Computer scienceData scienceMachine learningClustering

DBSCAN

11 minutes read

DBSCAN (Density-Based Spatial Clustering of Applications with Noise) is a density-based clustering algorithm. DBSCAN is non-parametric, meaning it does not make any assumptions about the data distribution. In this topic, we will consider the main properties of DBSCAN.

The key concepts

As a high-level overview, DBSCAN, unlike the centroid-based classification, clusters based on densely populated areas, creating clusters of varying shapes and sizes. It works on the concept that a cluster is defined as an area with a high concentration of samples, separated from other dense areas by regions of low concentration. In this section, we will get familiar with the main definitions that are required to understand the DBSCAN procedure.

minPts: The minimum required points is the smallest number of points that need to exist within the $\epsilon$ -neighborhood of a specific data point for it to be considered a core point. The point itself will be included in the minPts.
$\epsilon$ : the distance used to determine the neighborhood of a data point. Any data point within the $\epsilon$ -neighborhood is considered a neighbor of that point.
Core Points: A data point is considered a core point if it has at least the minimum number of data points within its $\epsilon$ -neighborhood.
Border Points: data points located within the $\epsilon$ of a core point, but don't have a sufficient number of neighboring points to be classified as core themselves. They exist on the outskirts of the clusters and can be associated with more than one cluster.
Noise Points: the points that are neither core nor border, not assigned to any cluster. This typically includes isolated points or points in low-density regions.

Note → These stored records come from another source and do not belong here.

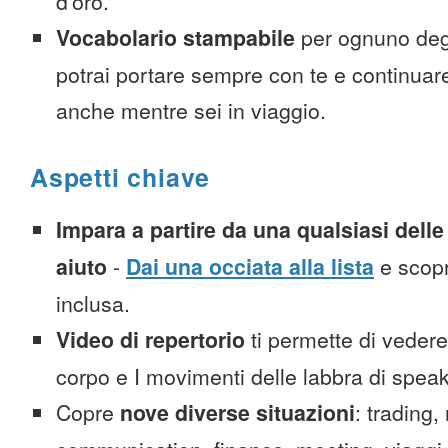
d’oro.
Vocabolario stampabile
per ognuno deg
potrai portare sempre con te e continuar
anche mentre sei in viaggio.
Aspetti chiave
Impara a partire da una qualsiasi delle 
aiuto
-
Dai una occiata alla lista
e scopr
inclusa.
Video di repertorio
ti permette di vedere 
corpo e I movimenti delle labbra di spea
Copre
nove diverse situazioni
: trading,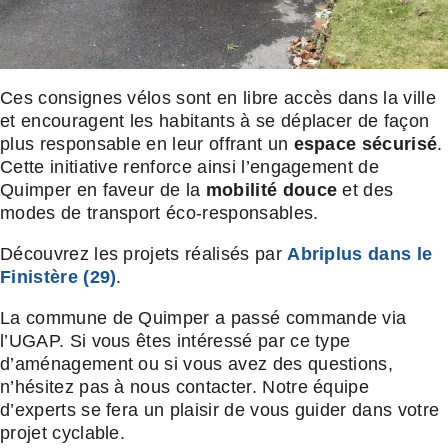
Ces consignes vélos sont en libre accès dans la ville
et encouragent les habitants à se déplacer de façon
plus responsable en leur offrant un
espace sécurisé
.
Cette initiative renforce ainsi l’engagement de
Quimper en faveur de la
mobilité douce
et des
modes de transport éco-responsables.
Découvrez les projets réalisés par
Abriplus dans le
Finistère (29)
.
La commune de Quimper a passé commande via
l’UGAP. Si vous êtes intéressé par ce type
d’aménagement ou si vous avez des questions,
n’hésitez pas à nous contacter. Notre équipe
d’experts se fera un plaisir de vous guider dans votre
projet cyclable.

Illustration for the concepts of noise, border, and core points

The combination of minPts and epsilon constitutes the density in DBSCAN. The point types could be understood in the context of density:

All neighboring points within the $\epsilon$ of a central core point are deemed to be in the same cluster as that core point, a concept referred to as direct density reachability.
If any of these neighboring points are also core points, their respective neighborhoods are also included, a concept known as density reachability.
Points in this set that are not core points are referred to as border points, while all points within the same set are regarded as density connected.
Any points that cannot be reached by density from any core point are treated as noise and are not included in any cluster.

In the illustration below, arrows indicate direct density reachability. Points B and C are density connected, since both are density reachable from A. N is not density reachable, and is considered as a noise point.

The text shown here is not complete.